*WHAT IS NEEDED*: Scan the data for "vous" and copy the lines it appears in.

*Dataset entries*:
────────────────────

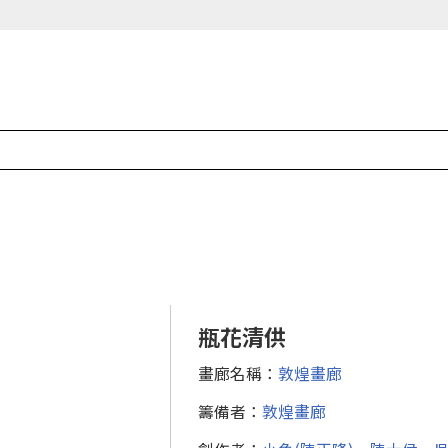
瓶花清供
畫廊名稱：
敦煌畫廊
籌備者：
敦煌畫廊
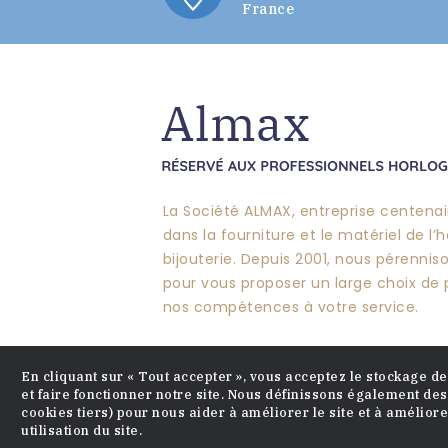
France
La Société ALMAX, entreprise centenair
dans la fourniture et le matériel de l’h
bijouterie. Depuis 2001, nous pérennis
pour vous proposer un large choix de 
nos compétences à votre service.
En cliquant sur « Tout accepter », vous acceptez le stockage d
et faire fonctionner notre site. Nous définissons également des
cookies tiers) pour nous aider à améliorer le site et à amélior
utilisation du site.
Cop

────────────────────

*ANSWER BOX*:
pour vous proposer un large choix de 
En cliquant sur « Tout accepter », vous acceptez le stockage d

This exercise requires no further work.